=== Section Start ===

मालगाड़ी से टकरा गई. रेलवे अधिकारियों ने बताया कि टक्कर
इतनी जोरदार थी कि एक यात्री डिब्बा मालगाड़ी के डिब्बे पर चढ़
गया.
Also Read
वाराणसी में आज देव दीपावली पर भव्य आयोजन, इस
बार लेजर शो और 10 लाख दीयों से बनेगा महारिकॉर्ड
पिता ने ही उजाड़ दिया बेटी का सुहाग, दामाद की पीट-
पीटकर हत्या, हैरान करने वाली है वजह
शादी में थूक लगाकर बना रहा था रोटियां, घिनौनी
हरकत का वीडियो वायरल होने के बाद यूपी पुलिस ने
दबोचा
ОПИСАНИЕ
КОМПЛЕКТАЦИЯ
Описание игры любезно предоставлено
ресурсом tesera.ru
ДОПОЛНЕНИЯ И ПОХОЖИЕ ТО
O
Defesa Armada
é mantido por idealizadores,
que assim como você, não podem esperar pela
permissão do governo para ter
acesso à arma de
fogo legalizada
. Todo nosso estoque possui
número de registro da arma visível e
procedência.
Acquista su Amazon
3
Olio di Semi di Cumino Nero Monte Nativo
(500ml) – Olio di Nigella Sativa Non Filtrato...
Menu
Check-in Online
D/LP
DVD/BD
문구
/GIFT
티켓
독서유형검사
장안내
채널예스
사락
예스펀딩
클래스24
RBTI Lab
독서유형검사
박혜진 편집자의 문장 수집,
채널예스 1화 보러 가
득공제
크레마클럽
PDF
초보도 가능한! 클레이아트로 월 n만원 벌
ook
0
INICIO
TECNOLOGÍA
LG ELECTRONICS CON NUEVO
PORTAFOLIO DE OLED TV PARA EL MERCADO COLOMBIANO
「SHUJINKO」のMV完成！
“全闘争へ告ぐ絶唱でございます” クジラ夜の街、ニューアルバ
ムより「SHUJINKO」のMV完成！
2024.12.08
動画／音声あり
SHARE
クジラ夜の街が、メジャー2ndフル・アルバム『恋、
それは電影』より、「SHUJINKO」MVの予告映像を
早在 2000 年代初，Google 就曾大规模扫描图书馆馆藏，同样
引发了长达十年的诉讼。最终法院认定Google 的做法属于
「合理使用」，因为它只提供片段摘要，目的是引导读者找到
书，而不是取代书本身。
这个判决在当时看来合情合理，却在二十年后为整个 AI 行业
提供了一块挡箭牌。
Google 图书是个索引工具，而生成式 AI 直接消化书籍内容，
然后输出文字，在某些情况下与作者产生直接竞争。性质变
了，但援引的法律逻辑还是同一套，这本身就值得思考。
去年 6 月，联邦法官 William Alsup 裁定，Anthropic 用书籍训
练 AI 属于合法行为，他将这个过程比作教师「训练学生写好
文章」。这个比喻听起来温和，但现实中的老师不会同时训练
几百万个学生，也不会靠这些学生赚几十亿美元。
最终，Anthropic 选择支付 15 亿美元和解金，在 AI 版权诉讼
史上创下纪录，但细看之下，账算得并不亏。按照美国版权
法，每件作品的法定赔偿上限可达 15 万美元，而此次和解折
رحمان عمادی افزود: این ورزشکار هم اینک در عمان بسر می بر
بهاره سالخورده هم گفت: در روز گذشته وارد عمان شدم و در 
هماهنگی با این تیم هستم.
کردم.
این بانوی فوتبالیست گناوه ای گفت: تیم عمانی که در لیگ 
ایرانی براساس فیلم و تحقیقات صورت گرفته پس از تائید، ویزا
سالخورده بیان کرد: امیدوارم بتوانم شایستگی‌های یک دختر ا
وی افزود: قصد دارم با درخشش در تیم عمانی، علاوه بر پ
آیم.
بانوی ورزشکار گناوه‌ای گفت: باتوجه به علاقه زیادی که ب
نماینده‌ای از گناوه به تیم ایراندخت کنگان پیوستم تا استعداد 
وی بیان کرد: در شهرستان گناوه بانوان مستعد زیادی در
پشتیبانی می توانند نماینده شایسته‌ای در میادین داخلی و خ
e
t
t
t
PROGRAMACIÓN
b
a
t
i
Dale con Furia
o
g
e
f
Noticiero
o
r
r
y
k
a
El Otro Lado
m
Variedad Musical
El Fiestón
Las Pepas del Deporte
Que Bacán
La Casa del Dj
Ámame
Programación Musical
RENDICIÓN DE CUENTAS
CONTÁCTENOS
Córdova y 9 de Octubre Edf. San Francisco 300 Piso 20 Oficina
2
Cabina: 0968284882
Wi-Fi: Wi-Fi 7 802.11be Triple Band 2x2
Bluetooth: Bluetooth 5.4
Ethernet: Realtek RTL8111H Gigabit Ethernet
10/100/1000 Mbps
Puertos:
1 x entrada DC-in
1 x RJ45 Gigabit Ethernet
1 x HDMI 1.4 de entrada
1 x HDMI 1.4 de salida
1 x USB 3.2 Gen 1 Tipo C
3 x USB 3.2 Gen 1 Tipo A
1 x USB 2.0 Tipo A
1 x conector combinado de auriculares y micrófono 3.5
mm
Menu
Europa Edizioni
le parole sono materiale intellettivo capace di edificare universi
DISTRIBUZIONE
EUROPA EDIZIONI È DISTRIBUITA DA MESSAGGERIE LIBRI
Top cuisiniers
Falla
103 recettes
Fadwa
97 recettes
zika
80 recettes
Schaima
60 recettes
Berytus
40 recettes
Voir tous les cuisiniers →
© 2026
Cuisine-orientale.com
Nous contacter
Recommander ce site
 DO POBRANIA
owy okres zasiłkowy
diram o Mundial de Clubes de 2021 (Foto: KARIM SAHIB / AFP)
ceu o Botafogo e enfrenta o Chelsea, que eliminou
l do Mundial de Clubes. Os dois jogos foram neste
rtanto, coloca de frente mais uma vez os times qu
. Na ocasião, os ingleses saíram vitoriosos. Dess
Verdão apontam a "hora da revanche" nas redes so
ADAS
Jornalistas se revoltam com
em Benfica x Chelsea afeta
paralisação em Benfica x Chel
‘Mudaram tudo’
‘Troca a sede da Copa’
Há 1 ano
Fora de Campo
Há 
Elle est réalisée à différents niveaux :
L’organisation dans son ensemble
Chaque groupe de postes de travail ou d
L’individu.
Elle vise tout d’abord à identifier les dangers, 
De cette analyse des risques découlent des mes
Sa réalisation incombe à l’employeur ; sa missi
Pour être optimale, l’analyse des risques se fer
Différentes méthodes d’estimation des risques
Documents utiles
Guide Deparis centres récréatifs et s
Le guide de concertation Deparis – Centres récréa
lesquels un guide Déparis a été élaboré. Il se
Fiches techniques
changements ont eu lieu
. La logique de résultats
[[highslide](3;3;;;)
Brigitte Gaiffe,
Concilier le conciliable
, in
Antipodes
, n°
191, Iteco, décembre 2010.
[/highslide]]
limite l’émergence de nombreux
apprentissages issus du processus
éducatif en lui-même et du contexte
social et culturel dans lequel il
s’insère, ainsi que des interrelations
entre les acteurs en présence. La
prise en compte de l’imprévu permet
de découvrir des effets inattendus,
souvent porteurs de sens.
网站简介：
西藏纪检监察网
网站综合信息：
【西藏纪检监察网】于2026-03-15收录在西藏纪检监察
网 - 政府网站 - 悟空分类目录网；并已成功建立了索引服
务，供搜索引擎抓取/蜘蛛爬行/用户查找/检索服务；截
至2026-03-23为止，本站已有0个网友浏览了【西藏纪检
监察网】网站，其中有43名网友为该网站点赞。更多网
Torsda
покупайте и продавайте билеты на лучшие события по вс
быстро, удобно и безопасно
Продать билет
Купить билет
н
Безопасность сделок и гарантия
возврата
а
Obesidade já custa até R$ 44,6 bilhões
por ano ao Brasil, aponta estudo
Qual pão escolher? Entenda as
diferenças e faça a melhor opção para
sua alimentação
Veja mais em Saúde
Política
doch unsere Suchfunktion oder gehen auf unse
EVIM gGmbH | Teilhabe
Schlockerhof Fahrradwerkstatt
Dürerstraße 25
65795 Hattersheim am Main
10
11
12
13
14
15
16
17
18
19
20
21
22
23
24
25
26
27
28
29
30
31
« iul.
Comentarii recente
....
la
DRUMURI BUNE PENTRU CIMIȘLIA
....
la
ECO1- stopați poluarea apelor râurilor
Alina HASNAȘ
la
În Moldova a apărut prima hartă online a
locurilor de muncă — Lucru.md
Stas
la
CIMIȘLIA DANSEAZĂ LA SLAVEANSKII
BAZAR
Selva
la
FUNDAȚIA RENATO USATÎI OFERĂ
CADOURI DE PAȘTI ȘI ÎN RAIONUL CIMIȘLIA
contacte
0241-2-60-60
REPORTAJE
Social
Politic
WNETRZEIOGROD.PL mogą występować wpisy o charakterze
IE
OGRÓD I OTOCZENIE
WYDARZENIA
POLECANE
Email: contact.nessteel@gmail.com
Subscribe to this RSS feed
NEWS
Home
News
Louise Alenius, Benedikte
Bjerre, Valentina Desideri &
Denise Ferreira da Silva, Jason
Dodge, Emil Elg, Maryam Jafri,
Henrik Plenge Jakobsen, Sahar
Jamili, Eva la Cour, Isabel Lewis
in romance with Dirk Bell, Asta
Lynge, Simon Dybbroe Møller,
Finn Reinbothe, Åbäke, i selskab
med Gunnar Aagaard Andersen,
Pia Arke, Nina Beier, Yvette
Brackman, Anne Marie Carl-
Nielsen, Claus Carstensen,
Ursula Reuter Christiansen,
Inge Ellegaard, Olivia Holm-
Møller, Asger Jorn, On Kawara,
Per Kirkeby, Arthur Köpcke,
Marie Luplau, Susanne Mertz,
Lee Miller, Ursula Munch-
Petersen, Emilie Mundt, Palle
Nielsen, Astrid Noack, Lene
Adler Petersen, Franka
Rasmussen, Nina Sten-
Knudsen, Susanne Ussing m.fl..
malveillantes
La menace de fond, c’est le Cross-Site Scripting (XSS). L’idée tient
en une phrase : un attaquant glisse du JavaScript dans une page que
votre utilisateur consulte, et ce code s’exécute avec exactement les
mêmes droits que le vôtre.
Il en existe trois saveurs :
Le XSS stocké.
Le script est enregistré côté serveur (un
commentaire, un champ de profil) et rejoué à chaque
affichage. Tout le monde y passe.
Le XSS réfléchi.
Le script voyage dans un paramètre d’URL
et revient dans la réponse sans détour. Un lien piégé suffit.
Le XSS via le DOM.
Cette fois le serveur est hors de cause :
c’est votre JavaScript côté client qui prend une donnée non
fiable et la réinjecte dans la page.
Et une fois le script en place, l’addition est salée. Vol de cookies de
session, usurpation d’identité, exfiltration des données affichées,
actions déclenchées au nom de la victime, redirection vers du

=== Section End ===

Problem requirements - Using the data above, repeat exactly the lines that begin at the line with "Inge Ellegaard, Olivia" and end at the line with "Knudsen, Susanne Ussing m.fl..", both ends included.

Your solution -
Inge Ellegaard, Olivia Holm-
Møller, Asger Jorn, On Kawara,
Per Kirkeby, Arthur Köpcke,
Marie Luplau, Susanne Mertz,
Lee Miller, Ursula Munch-
Petersen, Emilie Mundt, Palle
Nielsen, Astrid Noack, Lene
Adler Petersen, Franka
Rasmussen, Nina Sten-
Knudsen, Susanne Ussing m.fl..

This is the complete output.